Brazil only took seven-ish weeks to capture my heart and that despite all the world cup diversions.
So, I went back to Rio to finish off with Brazil and look at things differently. It is less looking for something new when you fresh arrived, but more like trying to imprint all you see into your memory to grasp as much as you can of the place that you know you are about to leave.
So, I did pretty much that and abused a walking tour for it, or met with a few people I met on the way. When I am doing this, this soaking in of things, all those little things that would catch my eye, that no local would pick up, but are perfectly describing the place for me, because they are so normal and yet so different from anywhere else, like this traffic light for instance, that amazed no one but myself.
Or, there is a place on Copacabana beach, in between all the bars that are there, which is run by the largest TV station, Globo. If you haven’t heard, Brazilians are obsessed, not only with football but even more so with telenovelas. And to that extend, that their president Dilma (Brazilians call their presidents by first name) rescheduled a meeting, because she wanted to see a season finale (yes, that was her official explanaition).
So unsurprisingly, that place at the beach has a few flat-screens and shows telenovelas until late. When I discovered it, about close to midnight, people were sitting there with their packed luggage stopping on the way to the airport to catch a flight, so they wouldn’t miss an episode…
Then, I did a few touristy things as well, like look at some architecture of libraries and town-halls. There was this museum contemporary art I went to and besides all the art, there was another thing I thought was very Brazilian. There was one room which was labeled adult content and that you should be older than 14 to view it.
I had a chuckle, being on my way to a country, with legal drinking age of 21 and where countless people think porn is satans deed and intelligent design is socially acceptable.

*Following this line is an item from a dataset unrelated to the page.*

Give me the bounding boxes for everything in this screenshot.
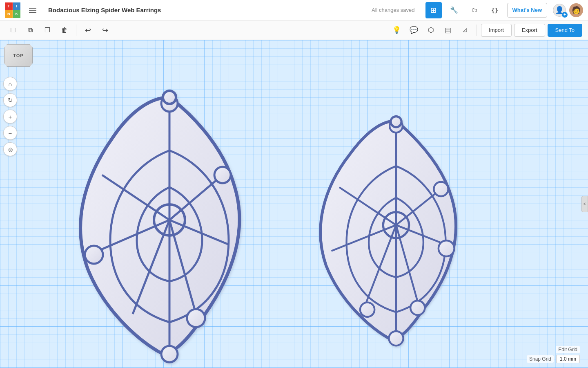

Meanwhile, I went to that one market that all the cities seem to have. In Rio de Janeiro it is called Uruguaiana and it is really something. Yes, you can buy all the fake stuff and stolen things and its crowded as fuck, but what is special about it, is that, unlike most of those markets in other cities, here tourists and locals alike go there. It is normal to indulge in these places, as things are cheaper here then in most other parts of the town.
Which goes hand in hand with the fact that locals also buy of street vendors. Actually, it is perfectly normal to sit on the beach, getting served drinks by the bar that provides the chairs, buying food of some other dude that walks past and offers shrimps or fruit while completely ignoring the bars food menu and browse through the goods that are being brought to you, may it be cloth, jewelery or dvd’s; all genuine of course.
But it seems like this here, as soon as you have money, you’ll use it to display status or have other people work for you. Because labour is so cheap, anyone who can afford it, would rather pay someone to do their washing and groceries, than themselves. I’m not sure how much a washing machine is in Brazil, but R$10 doesn’t seem too cheap to get a small bag of cloth washed.
So off I go, making my way to the airport – giving a stop at the telenovela place a miss – but getting excited about meeting Morgane and cruising the country that couldn’t be more different to here in oh so many ways, not just legal drinking and porn age.